Saturday, August 15, 2015

Things I Love About My Kids #2 - Their Generosity (When I Least Expect It And Most Need It)

My kids definitely have their selfish moments, with us their parents and with each other, but they also each have an amazing generosity of spirit.

Alyx's preschool teacher repeatedly told us about Alyx's predilection for helping. If a classmate was upset or worried, she would hug them and talk to them comfortingly. One of her classmate's mothers spoke to me and my husband gratefully about Alyx helping her daughter through some severe separation anxiety. I remember once we were driving home one night after work and I was in a bad mood, and apologized to her for it, and she said, "It's okay, Mommy; you're probably just tired." So many people saying it, it would have come out condescending and dismissive, but she managed to make it reassuring and somehow even at her age, supportive.

Isaac likes to be funny. When his siblings are sick, he'll cheer them up with toddler humor (a sort of Three Stooges-type physical comedy meets Ren & Stimpy-esque potty humor-- just saying the word "butt" or "poop" repeatedly is apparently hysterical).

And Malcolm-- Malcolm is always the first to ask if you're okay if you indicate in any way that you hurt yourself. He kisses boo-boos and offers hugs, and I frequently hear while snuggling, "Mommy, you a sweetheart!" followed by "I give you a hug," followed by "I give you a kiss too!" He also has a perplexing but endearing habit of offering his food to you, one bite at a time, even if you have a serving of the exact same thing in front of you, being actively eaten.
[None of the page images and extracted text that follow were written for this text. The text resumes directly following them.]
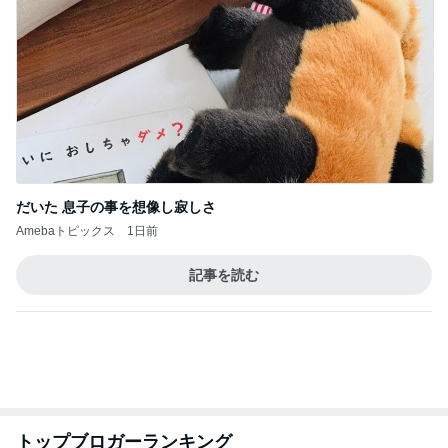
７人待ち
沢田聖子オフィシャルブログ「In My Heartな旅日
2日前
記」by Ameba
予想以上の映画第二弾の入場特典
Amebaトピックス
1日前
ありがとうございます
市川團十郎白猿オフィシャルB
2日前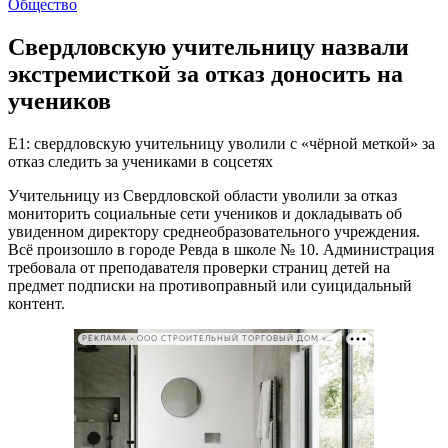
Общество
Свердловскую учительницу назвали
экстремисткой за отказ доносить на
учеников
Е1: свердловскую учительницу уволили с «чёрной меткой» за
отказ следить за учениками в соцсетях
Учительницу из Свердловской области уволили за отказ
мониторить социальные сети учеников и докладывать об
увиденном директору среднеобразовательного учреждения.
Всё произошло в городе Ревда в школе № 10. Администрация
требовала от преподавателя проверки страниц детей на
предмет подписки на противоправный или суицидальный
контент.
РЕКЛАМА • ООО СТРОИТЕЛЬНЫЙ ТОРГОВЫЙ ДОМ «ПЕТРОВИЧ». ИНН: 7802348846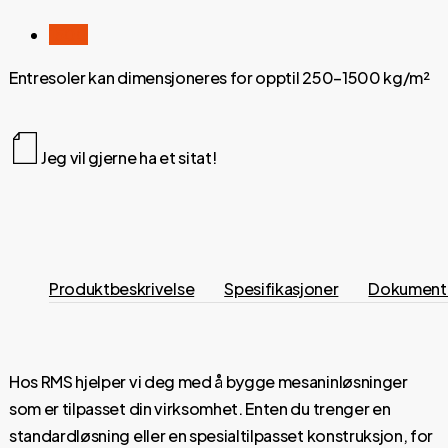
1500
Entresoler kan dimensjoneres for opptil 250–1500 kg/m²
Jeg vil gjerne ha et sitat!
Produktbeskrivelse
Spesifikasjoner
Dokument
Hos RMS hjelper vi deg med å bygge mesaninløsninger
som er tilpasset din virksomhet. Enten du trenger en
standardløsning eller en spesialtilpasset konstruksjon, for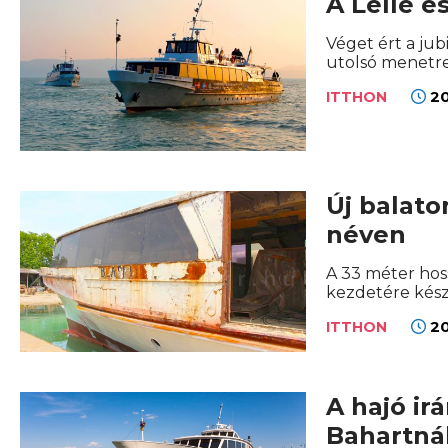
A Lelle é
Véget ért a jub
utolsó menetre
20
ITTHON
Új balato
néven
A 33 méter hoss
kezdetére kész
20
ITTHON
A hajó ir
Bahartná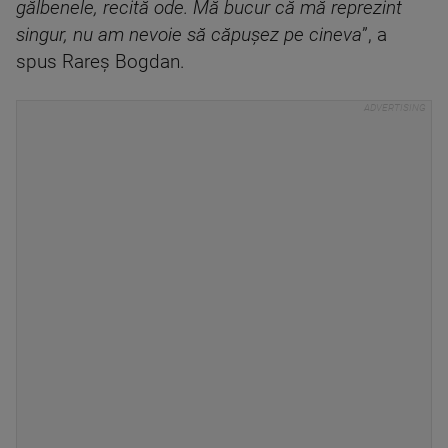
gălbenele, recită ode. Mă bucur că mă reprezint
singur, nu am nevoie să căpuşez pe cineva
”, a
spus Rareş Bogdan.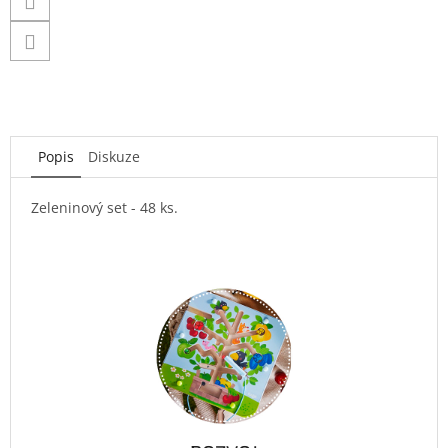
Popis
Diskuze
Zeleninový set - 48 ks.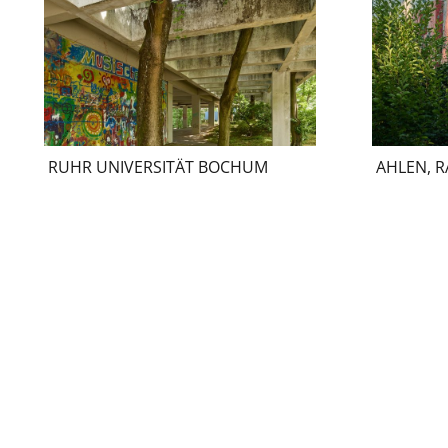
RUHR UNIVERSITÄT BOCHUM
AHLEN, 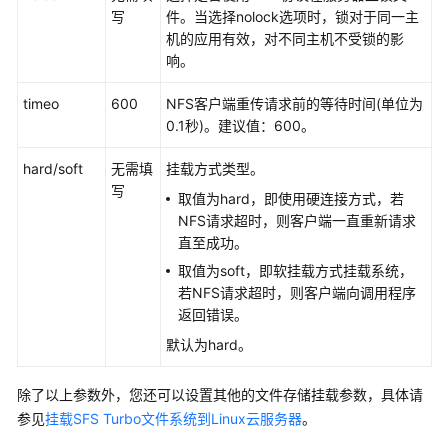
用
写
件。当选择nolock选项时，锁对于同一主
户
机的应用有效，对不同主机不受锁的影
指
响。
南
timeo
600
NFS客户端重传请求前的等待时间(单位为
0.1秒)。建议值：600。
集
群
hard/soft
无需填
挂载方式类型。
写
工
取值为hard，即使用硬连接方式，若
作
NFS请求超时，则客户端一直重新请求
负
直至成功。
载
取值为soft，即软挂载方式挂载系统，
若NFS请求超时，则客户端向调用程序
镜
返回错误。
像
默认为hard。
缓
存
除了以上参数外，您还可以设置其他的文件存储挂载参数，具体请
参见
挂载SFS Turbo文件系统到Linux云服务器
。
网
络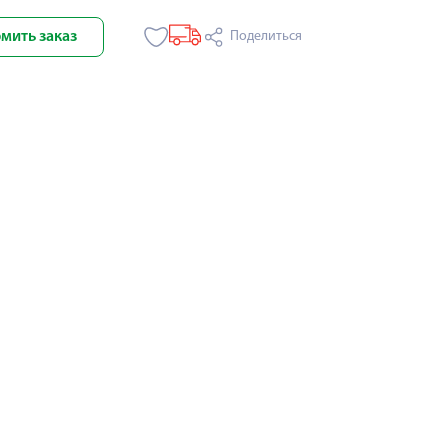
мить заказ
Поделиться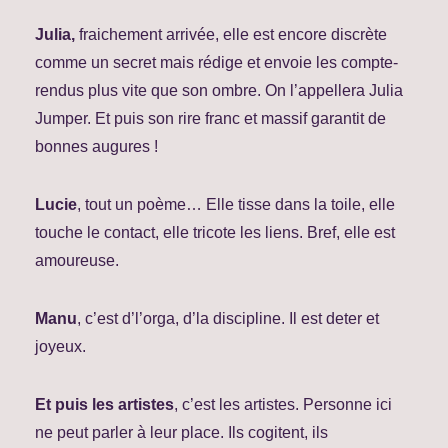
Julia,
fraichement arrivée, elle est encore discrète
comme un secret mais rédige et envoie les compte-
rendus plus vite que son ombre. On l’appellera Julia
Jumper. Et puis son rire franc et massif garantit de
bonnes augures !
Lucie
, tout un poème… Elle tisse dans la toile, elle
touche le contact, elle tricote les liens. Bref, elle est
amoureuse.
Manu
, c’est d’l’orga, d’la discipline. Il est deter et
joyeux.
Et puis les artistes
, c’est les artistes. Personne ici
ne peut parler à leur place. Ils cogitent, ils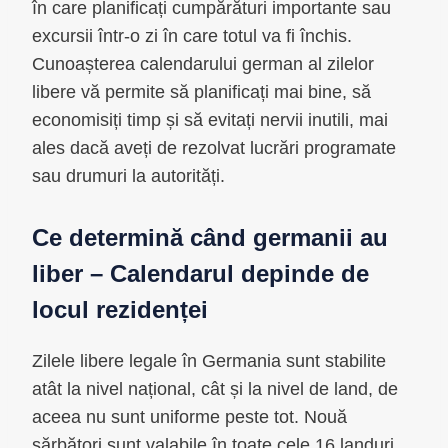
în care planificați cumpărături importante sau
excursii într-o zi în care totul va fi închis.
Cunoașterea calendarului german al zilelor
libere vă permite să planificați mai bine, să
economisiți timp și să evitați nervii inutili, mai
ales dacă aveți de rezolvat lucrări programate
sau drumuri la autorități.
Ce determină când germanii au
liber – Calendarul depinde de
locul rezidenței
Zilele libere legale în Germania sunt stabilite
atât la nivel național, cât și la nivel de land, de
aceea nu sunt uniforme peste tot. Nouă
sărbători sunt valabile în toate cele 16 landuri,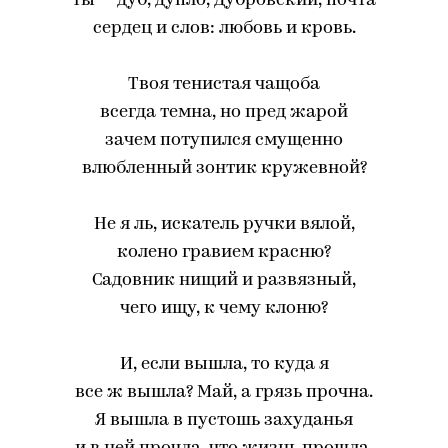
ты — дуб, дупло, Дубровский, почта
сердец и слов: любовь и кровь.
Твоя тенистая чащоба
всегда темна, но пред жарой
зачем потупился смущенно
влюбленный зонтик кружевной?
Не я ль, искатель ручки вялой,
колено гравием красню?
Садовник нищий и развязный,
чего ищу, к чему клоню?
И, если вышла, то куда я
все ж вышла? Май, а грязь прочна.
Я вышла в пустошь захуданья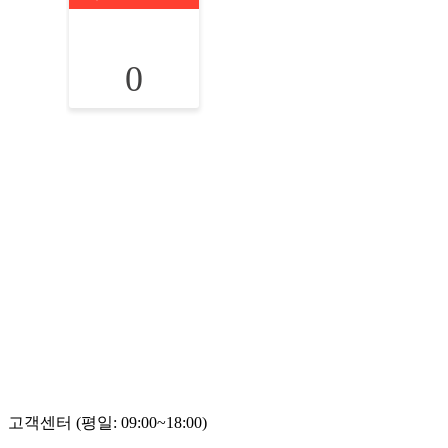
0
고객센터 (평일: 09:00~18:00)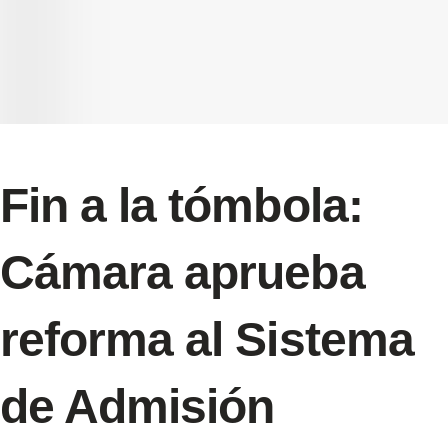
Fin a la tómbola:
Cámara aprueba
reforma al Sistema
de Admisión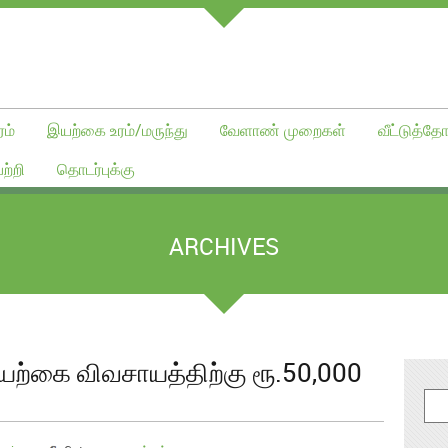
ம்
இயற்கை உரம்/மருந்து
வேளாண் முறைகள்
வீட்டுத்தோ
ற்றி
தொடர்புக்கு
ARCHIVES
இயற்கை விவசாயத்திற்கு ரூ.50,000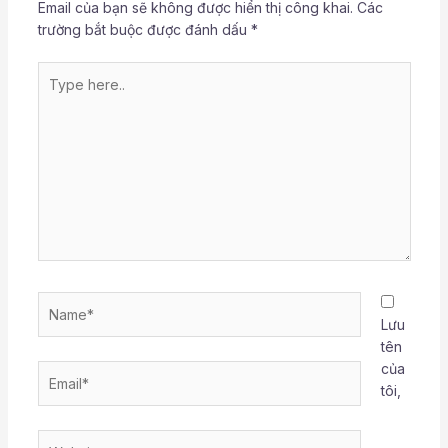
Email của bạn sẽ không được hiển thị công khai.
Các
trường bắt buộc được đánh dấu
*
Type
here..
Name*
Lưu
tên
của
Email*
tôi,
Website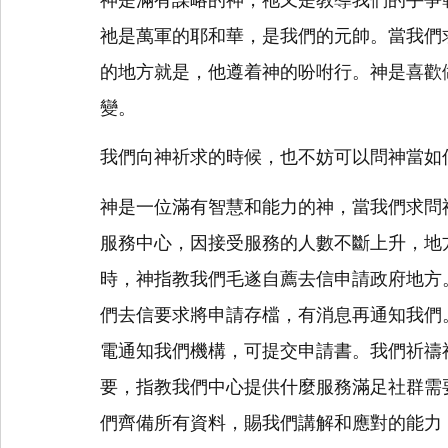
祂是萬軍的耶和華，是我們的元帥。當我們
的地方就是，他遵着神的吩咐行。神是喜歡
變。
我們向神祈求的時候，也不妨可以問神當如
神是一位滿有智慧和能力的神，當我們求問
服務中心，因接受服務的人數不斷上升，地
時，神指教我們毛遂自薦去信申請政府地方
們去信要求將申請存檔，有消息再通知我們
電通知我們機構，可提交申請書。我們祈禱
要，指教我們中心提供什麼服務滿足社群需
們齊備所有資料，賜我們講解和應對的能力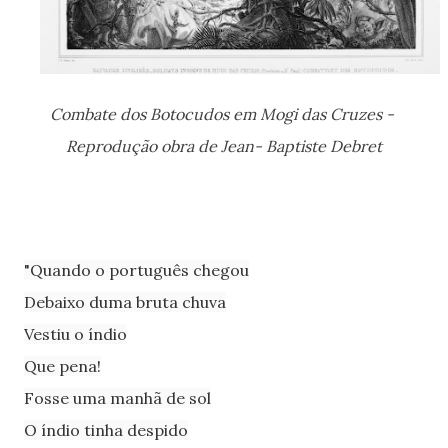
Combate dos Botocudos em Mogi das Cruzes -
Reprodução obra de Jean- Baptiste Debret
"Quando o português chegou
Debaixo duma bruta chuva
Vestiu o índio
Que pena!
Fosse uma manhã de sol
O índio tinha despido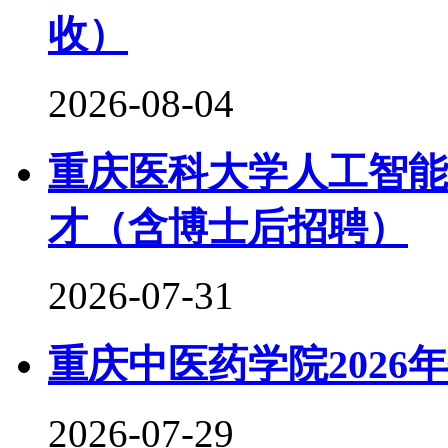
收）
2026-08-04
重庆医科大学人工智能
才（含博士后招聘）
2026-07-31
重庆中医药学院2026
2026-07-29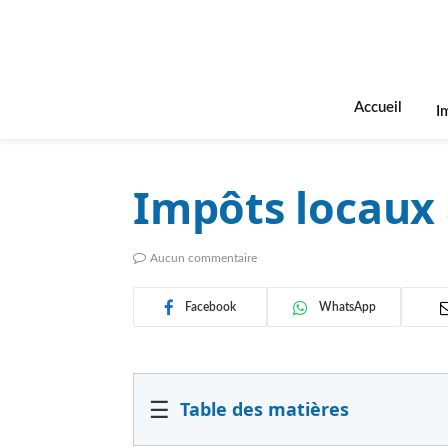
Accueil
I
Impôts locaux 
Aucun commentaire
Facebook
WhatsApp
☰
Table des matières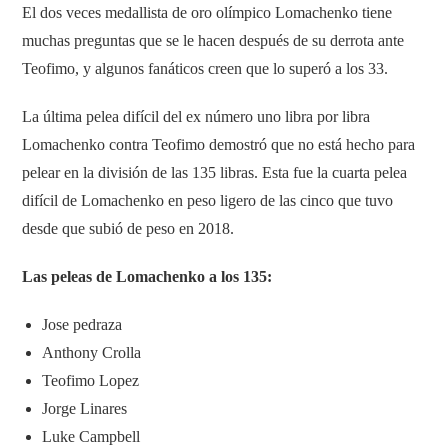
El dos veces medallista de oro olímpico Lomachenko tiene
muchas preguntas que se le hacen después de su derrota ante
Teofimo, y algunos fanáticos creen que lo superó a los 33.
La última pelea difícil del ex número uno libra por libra
Lomachenko contra Teofimo demostró que no está hecho para
pelear en la división de las 135 libras. Esta fue la cuarta pelea
difícil de Lomachenko en peso ligero de las cinco que tuvo
desde que subió de peso en 2018.
Las peleas de Lomachenko a los 135:
Jose pedraza
Anthony Crolla
Teofimo Lopez
Jorge Linares
Luke Campbell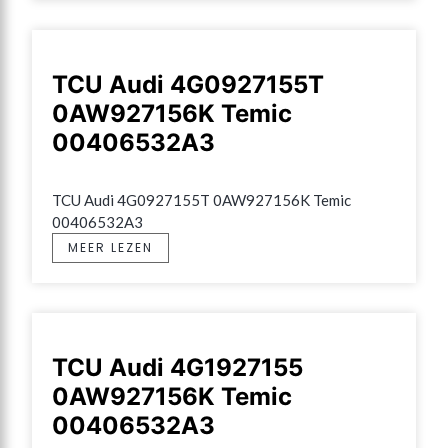
TCU Audi 4G0927155T
0AW927156K Temic
00406532A3
TCU Audi 4G0927155T 0AW927156K Temic 
00406532A3
MEER LEZEN
TCU Audi 4G1927155
0AW927156K Temic
00406532A3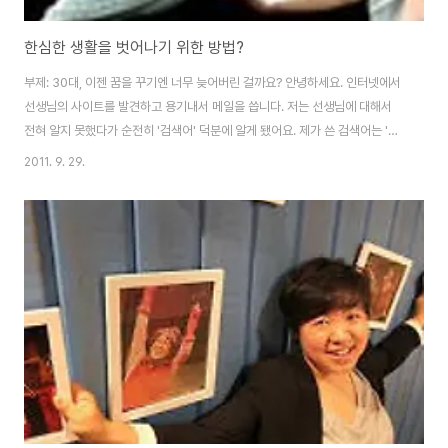
한심한 생활을 벗어나기 위한 방법?
부제: 30대, 이젠 꿈을 꾸기엔 너무 늦어버린 걸까요? 안녕하세요. 인터넷에서
선생님의 사이트를 발견하고 용기내서 메일을 씁니다. 저는 선생님에 대해서
전혀 알지 못했다가 순전히 '검색어' 덕분에 알게 됐어요. 제가 쓴 검색어는 '허
황된 자신감' 이었습니다. 저는 한국나이로 30대 초반의 여자입니다. 그리고
2011. 9. 29.
지금 공무원 시험 발표를 기다리면서 불안에 떨고 있습니다. 혹시나 일이 틀어
진다면 전 도대체 뭘 해먹고 살아야 할지 모르겠습니다. 할머니께서는 사람이
죽으란 법은 없다고 언제나 다른 돌파구가 생길 거라며 긍정적으로 생각하라고
하시지만 이젠 그런 긍정적인 생각도 허황된 자신감이 아닌가 하는 생각이 듭
니다. 32살에, 여자에, 지금까지 별 경력도 없고, 아직까지 별 특기도 없고,
2011년 6월 현재 ..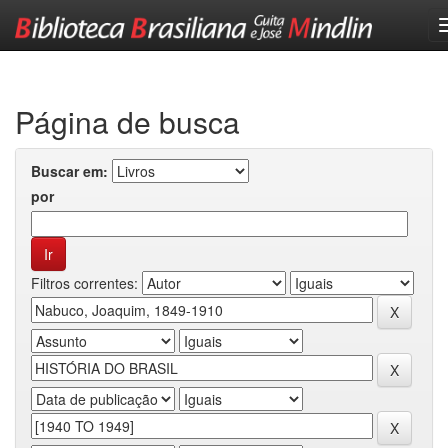
Skip
navigation
Página de busca
Buscar em:
por
Filtros correntes: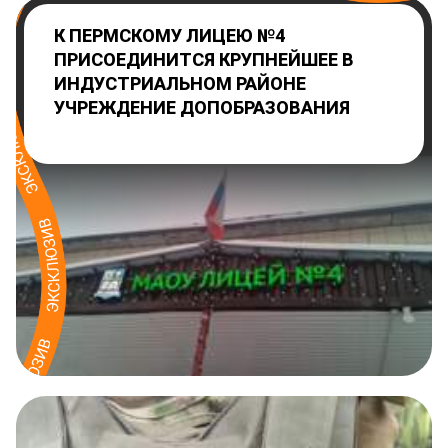
К ПЕРМСКОМУ ЛИЦЕЮ №4
ПРИСОЕДИНИТСЯ КРУПНЕЙШЕЕ В
ИНДУСТРИАЛЬНОМ РАЙОНЕ
УЧРЕЖДЕНИЕ ДОПОБРАЗОВАНИЯ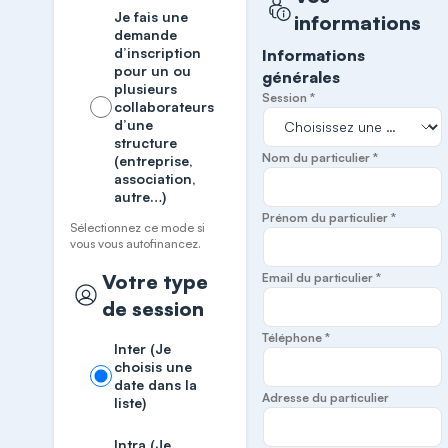
Je fais une
informations
demande
d’inscription
Informations
pour un ou
générales
plusieurs
Session *
collaborateurs
d’une
structure
Nom du particulier *
(entreprise,
association,
autre…)
Prénom du particulier *
Sélectionnez ce mode si
vous vous autofinancez.
Votre type
Email du particulier *
de session
Téléphone *
Inter (Je
choisis une
date dans la
Adresse du particulier
liste)
Intra (Je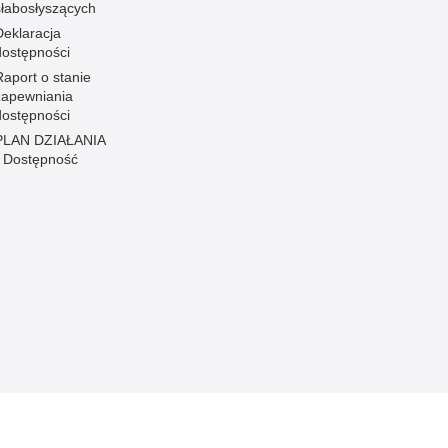
słabosłyszących
Deklaracja
dostępności
Raport o stanie
zapewniania
dostępności
PLAN DZIAŁANIA
- Dostępność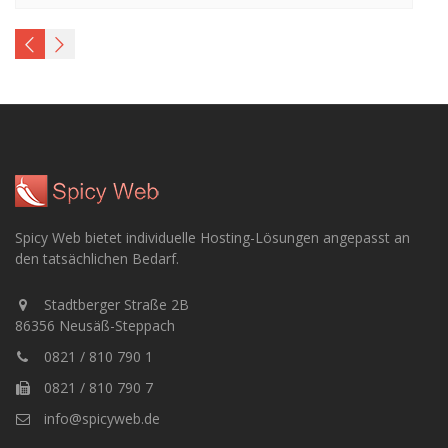
Spicy Web bietet individuelle Hosting-Lösungen angepasst an
den tatsächlichen Bedarf.
Stadtberger Straße 2B
86356 Neusäß-Steppach
0821 / 810 790 1
0821 / 810 790 7
info@spicyweb.de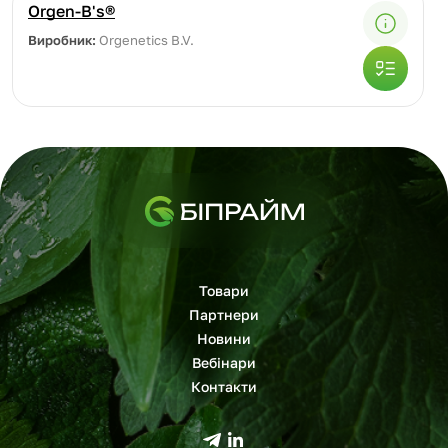
Orgen-B's®
Виробник:
Orgenetics B.V.
Товари
Партнери
Новини
Вебінари
Контакти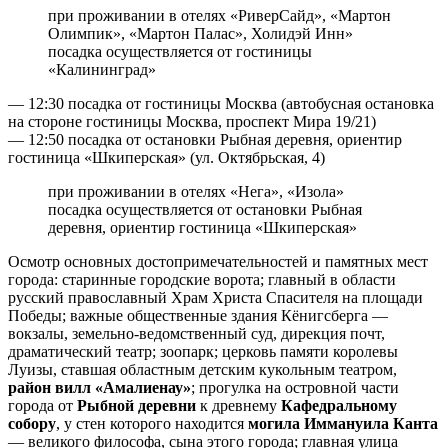
при проживании в отелях «РиверСайд», «Мартон
Олимпик», «Мартон Палас», Холидэй Инн»
посадка осуществляется от гостиницы
«Калининград»
— 12:30 посадка от гостиницы Москва (автобусная остановка
на стороне гостиницы Москва, проспект Мира 19/21)
— 12:50 посадка от остановки Рыбная деревня, ориентир
гостиница «Шкиперская» (ул. Октябрьская, 4)
при проживании в отелях «Нега», «Изола»
посадка осуществляется от остановки Рыбная
деревня, ориентир гостиница «Шкиперская»
Осмотр основных достопримечательностей и памятных мест
города: старинные городские ворота; главный в области
русский православный Храм Христа Спасителя на площади
Победы; важные общественные здания Кёнигсберга —
вокзалы, земельно-ведомственный суд, дирекция почт,
драматический театр; зоопарк; церковь памяти королевы
Луизы, ставшая областным детским кукольным театром,
район вилл «Амалиенау»
; прогулка на островной части
города от
Рыбной деревни
к древнему
Кафедральному
собору
, у стен которого находится
могила Иммануила Канта
— великого философа, сына этого города; главная улица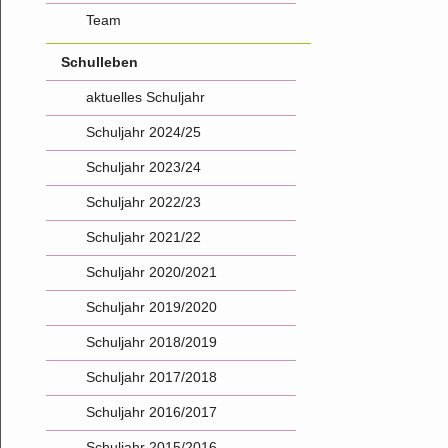
Team
Schulleben
aktuelles Schuljahr
Schuljahr 2024/25
Schuljahr 2023/24
Schuljahr 2022/23
Schuljahr 2021/22
Schuljahr 2020/2021
Schuljahr 2019/2020
Schuljahr 2018/2019
Schuljahr 2017/2018
Schuljahr 2016/2017
Schuljahr 2015/2016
And he will occasionally hand me his current favorite toy and tell me that he wants me to "take it to my work." Whether he wants his toy to sight-see around my office, or he just wants me to have his toy with me, I have no idea, but I put them in my sweater pocket and take them to work with me. Both his Octonaut and his favorite purple car have made repeated trips to my office, and whenever I reach into my pocket for something and feel one of them there, I smile.

All three of them love to bring me "presents," which range from baskets of random small toys (usually introduced to me as candy or pastries of some kind) to full eight-course meals, to flowers, to completely made-up things that they imagine I'd like, like a machine that sweeps the floor and makes ice cream. Sometimes these are brought as offerings to placate the Wrath of Mommy, but other times they are just little surprises for no reason at all.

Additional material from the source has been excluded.